If there are free columns, then free variables exist and the Null Space is not empty. Usually we put the matrix in parametric vector form and get add the parametric vectors into the Null Space basis, but in this calculator, it uses a different algorithm. It NEGATES the numbers in the free column and add a 1 to the nth spot in the nth column. The vectors in the Null Space has the same number of elements as the number of columns.
For example, if a user inputted this matrix below:
2 4 6 8
0 0 0 0
0 1 2 4
The reduced matrix will look like this:
1 0 -1 -4
0 1 2 4
0 0 0 0
There are free columns on columns 3 and 4 of the reduced matrix. Column 3 has [-1, 2 0]. The 1 must be added on the 3rd spot which will produce [-1, 2, 1, 0]. The elements (except the added 1) must also be negated which will produce [1, -2, 1, 0], and this vector will be added to the Null Space. The same goes with Column 4 which is [-4, 4, 0]. The 1 must be added on the 4th spot which will produce [-4, 4, 0, 1] and the elements (except the added 1) must be negated which will produce [4, -4, 0, 1]. This vector is also added in the Null Space, hence the Null Space is { [1,-2,1,0], [4,-4,0,1] }
The Column Space calculator produces a basis or a set of vectors. A matrix in reduced form is needed to calculate the Column Space because the calculator will check which columns are pivot columns. If there are no pivot columns then the Column Space is empty. Pivot columns are added to the Column Space but the pivot columns in the basis are NOT reduced.

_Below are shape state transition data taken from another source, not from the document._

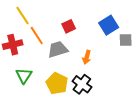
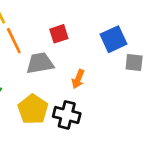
black cross: (82, 84) -> (67, 115), turned -30

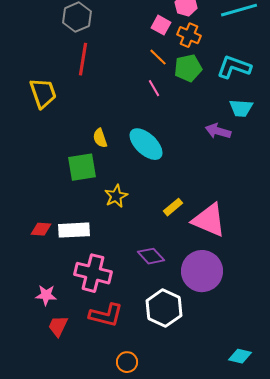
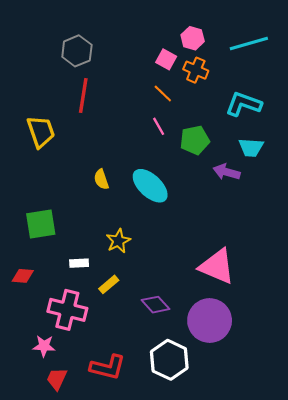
green pentagon: (188, 68) -> (195, 140), moved
green square: (82, 167) -> (41, 224), moved
yellow rectangle: (173, 207) -> (109, 284), moved
red diamond: (41, 229) -> (23, 276), moved
white rectangle: (74, 230) -> (79, 263), moved, size x0.6
pink cross: (93, 273) -> (67, 310), moved

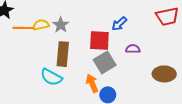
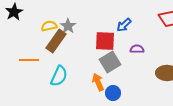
orange line: (23, 28) -> (29, 60), moved
brown rectangle: (63, 54) -> (56, 41), moved, turned 30
cyan semicircle: (51, 77) -> (59, 76), turned -95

For example, if a user inputted this matrix below:
2 4 6 8
0 0 0 0
0 1 2 4
The Column Space will be {[2,0,0], [4,0,1]}, which is the first two columns of the matrix. This is because in the matrix's reduced form only the first 2 columns are pivot columns.
The Row Space calculator functions like Column Space except that it produces a set of pivot rows in reduced form. If there are no pivot rows then the Row Space is empty.
For example, if a user inputted this matrix below:
2 4 6 8
0 0 0 0
0 1 2 4
The Row Space will be {(1, 0, -1, -4), (0, 1, 2, 4)} because these are the pivot rows in the reduced form of that matrix:
1 0 -1 -4
0 1 2 4
0 0 0 0
The Rank of a matrix is the number of pivot columns in a matrix, or in other words, the dimension of Column Space or Row Space. The dimension of a basis is the number of elements in that basis. Since Column Space consist of all pivot columns, then the dimension of Column Space is the number of pivots. The number of pivots represents the Rank.
For example if a user inputted this matrix:
2 4 6
8 0 2
4 6 8
The Rank will be 3 because the matrix in reduced form has 3 pivot columns.